→ **TASK STATEMENT**: When you reach the line that contains "Дом Укрепления Д" in the data below, copy it and every line after it exactly, adding nothing.
════════════════
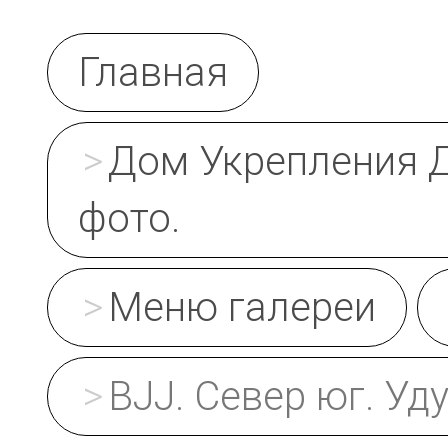
Главная
Дом Укрепления Д
фото.
Меню галереи
BJJ. Север юг. Уд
════════════════
→ **EXPECTED ANSWER**:
Дом Укрепления Д
фото.
Меню галереи
BJJ. Север юг. Уд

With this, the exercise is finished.